Chapter 7 Summary

I thought the G in 1G, 4G, 5G, etc. networks were supposed to be for the speed at which data could travel, not the generation in which the phone was manufactured.  Blasted T-Mobile advertisements...  These devices did have some wireless features, although if you know me, you’ll know that I highly prefer wired connection for its reliability.  Nonetheless, I have a phone, and while it is serviceable as is, there is nothing I can do to turn it into a wired device unless I used a router’s charging-to-ethernet configuration or whatever I may have learned in my CIS-121 class (although I could be mismembering information and it can only be ethernet-to-charging).

GPS is for global positioning system.  Thanks, Cengage!

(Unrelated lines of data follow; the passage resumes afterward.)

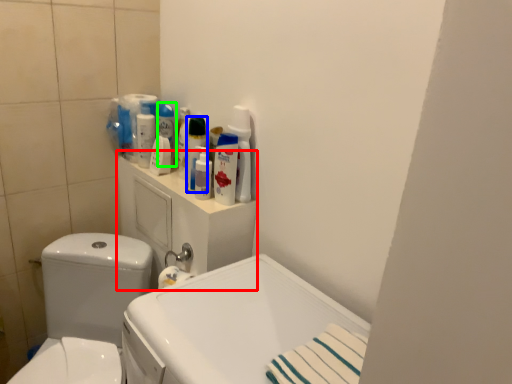 Question: Estimate the real-world distances between objects in this image. Which object is closer to medicine cabinet (highlighted by a red box), cleaning product (highlighted by a blue box) or cleaning product (highlighted by a green box)?

Choices:
 (A) cleaning product
 (B) cleaning product

Answer: (A) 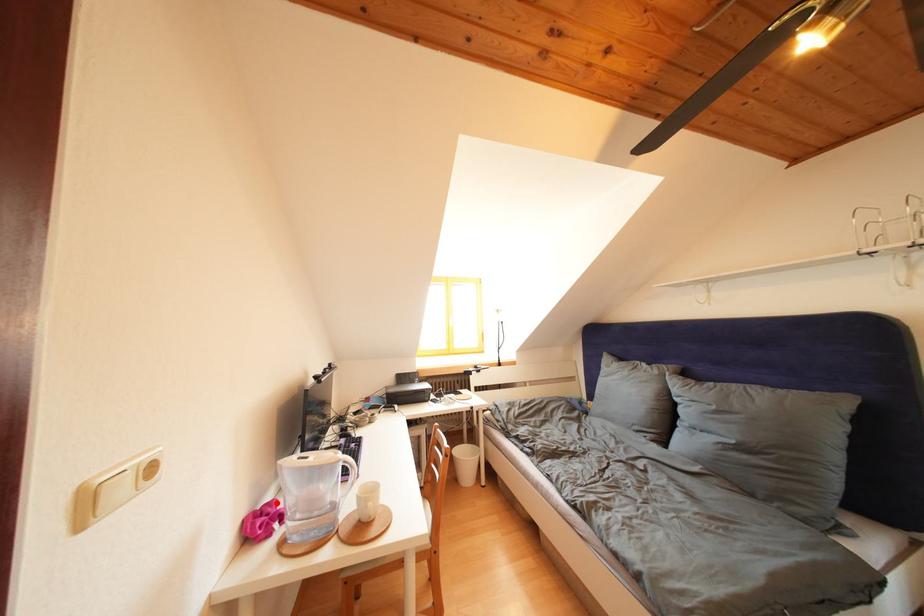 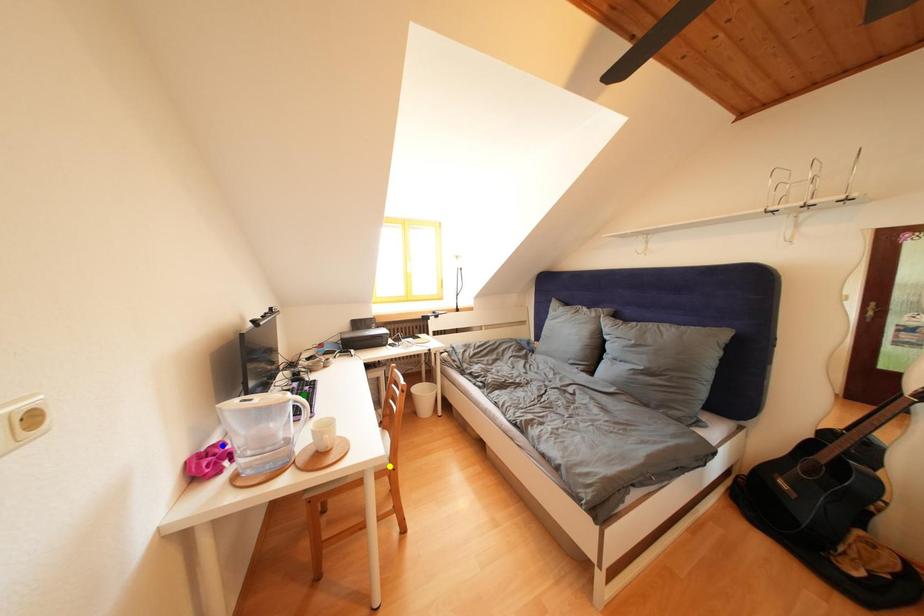 Question: I am providing you with two images of the same scene from different viewpoints. A red point is marked on the first image. You are given multiple points on the second image. Can you choose the point in image 2 that corresponds to the point in image 1?

Choices:
 (A) yellow point
 (B) blue point
 (C) green point

Answer: (B)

Now, I’m all too familiar with a smartphone—we are all too familiar with smartphones; we own smartphones and use them regularly, even when it could be dangerous (looking at you, texters-and-drivers).  However, what I did not know was that, by definition, it is a cellphone with the functionality of an operating system.  Also, I am amazed by the obstacles that companies had to and did overcome.  They had bandwidth as an obstacle, and seeing this now, I am pleasantly surprised that radio frequencies generated by phones do not interfere with other radio frequencies and end up jumbled together in a mess.  I suppose transmitters and towers help, although I do not know exactly how they function.